Culture Minister Lina Mendoni on Saturday reiterated a long-standing request for the British Museum to return the Parthenon Marbles, ahead of the 11th anniversary of the Acropolis Museum, which was purpose-built to house the antiquities found on Athens’ namesake hill.
“It is time for the British Museum to reconsider its stance ahead of the Acropolis Museum’s next birthday, which is on June 20,” Mendoni told private broadcaster Star TV on Saturday.
“Does it want to be a museum that meets and will continue to meet modern requirements and speak to the soul of the people, or will it remain a colonial museum which intends to hold treasures of world cultural heritage that do not belong to it?”
The minister said that the reopening of archeological sites last week (May 18) was an opportunity for the international committees to reiterate their long-standing request – and that of the Greek government – for their return.

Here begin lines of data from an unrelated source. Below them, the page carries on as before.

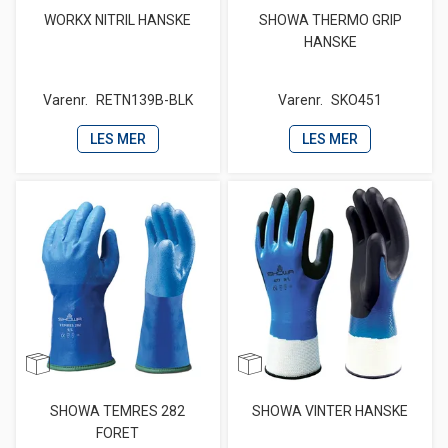
WORKX NITRIL HANSKE
SHOWA THERMO GRIP
HANSKE
Varenr.
RETN139B-BLK
Varenr.
SKO451
LES MER
LES MER
SHOWA TEMRES 282
SHOWA VINTER HANSKE
FORET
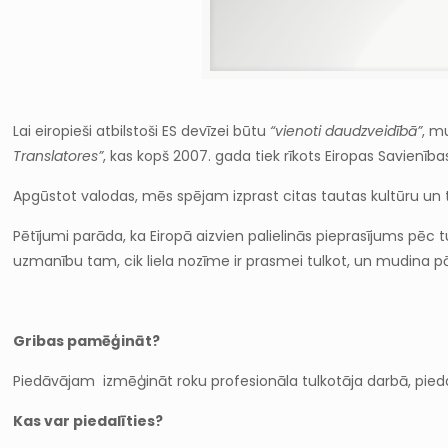
Lai eiropieši atbilstoši ES devīzei būtu
“vienoti daudzveidībā”
, m
Translatores”
, kas kopš 2007. gada tiek rīkots Eiropas Savienības
Apgūstot valodas, mēs spējam izprast citas tautas kultūru un tu
Pētījumi parāda, ka Eiropā aizvien palielinās pieprasījums pēc 
uzmanību tam, cik liela nozīme ir prasmei tulkot, un mudina p
Gribas pamēģināt?
Piedāvājam izmēģināt roku profesionāla tulkotāja darbā, pied
Kas var piedalīties?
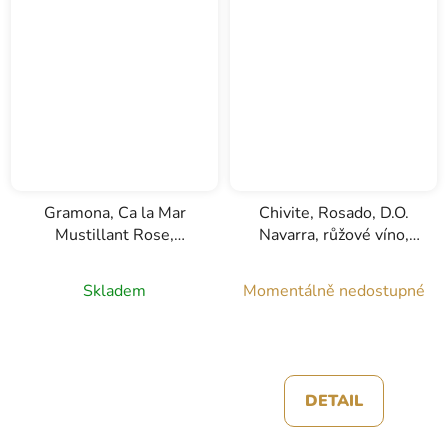
Gramona, Ca la Mar
Chivite, Rosado, D.O.
Mustillant Rose,
Navarra, růžové víno,
D.O.Penedes, růžové
0,75l
poloperlivé víno, 0,75l
Skladem
Momentálně nedostupné
DETAIL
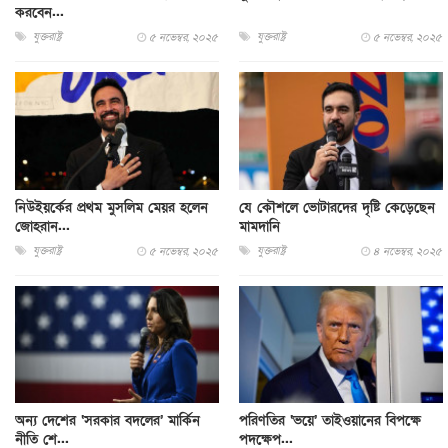
করবেন...
যুক্তরাষ্ট্র
যুক্তরাষ্ট্র
৫ নভেম্বর, ২০২৫
৫ নভেম্বর, ২০২৫
নিউইয়র্কের প্রথম মুসলিম মেয়র হলেন
যে কৌশলে ভোটারদের দৃষ্টি কেড়েছেন
জোহরান...
মামদানি
যুক্তরাষ্ট্র
যুক্তরাষ্ট্র
৫ নভেম্বর, ২০২৫
৪ নভেম্বর, ২০২৫
অন্য দেশের ‘সরকার বদলের’ মার্কিন
পরিণতির ‘ভয়ে’ তাইওয়ানের বিপক্ষে
নীতি শে...
পদক্ষেপ...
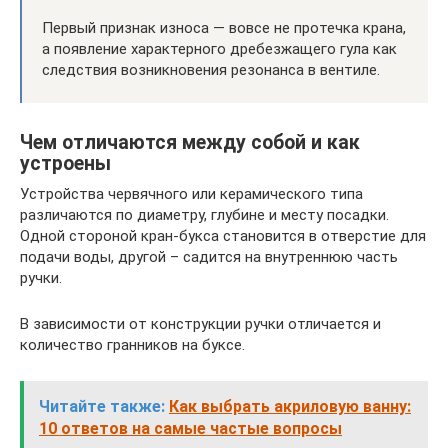
Первый признак износа — вовсе не протечка крана,
а появление характерного дребезжащего гула как
следствия возникновения резонанса в вентиле.
Чем отличаются между собой и как
устроены
Устройства червячного или керамического типа
различаются по диаметру, глубине и месту посадки.
Одной стороной кран-букса становится в отверстие для
подачи воды, другой – садится на внутреннюю часть
ручки.
В зависимости от конструкции ручки отличается и
количество гранников на буксе.
Читайте также:
Как выбрать акриловую ванну:
10 ответов на самые частые вопросы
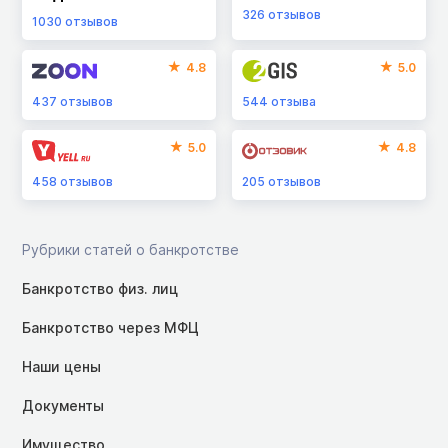
326
отзывов
1030
отзывов
4.8
5.0
437
отзывов
544
отзыва
5.0
4.8
458
отзывов
205
отзывов
Рубрики статей о банкротстве
Банкротство физ. лиц
Банкротство через МФЦ
Наши цены
Документы
Имущество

The Parthenon Marbles are a “product of theft” and therefore Greece will “never recognize" ownership and possession by the British Museum, she added, and noted that public opinion in Britain has shown that there is support for the move.
The government closed archaeological sites on March 13, as part of a general lockdown imposed to slow the spread of the novel coronavirus.
The British Museum in London has refused to return the Parthenon Marbles, 2,500-year-old sculptures that British diplomat Lord Elgin removed from Athens in the early 19th century when Greece was under Ottoman Turkish rule.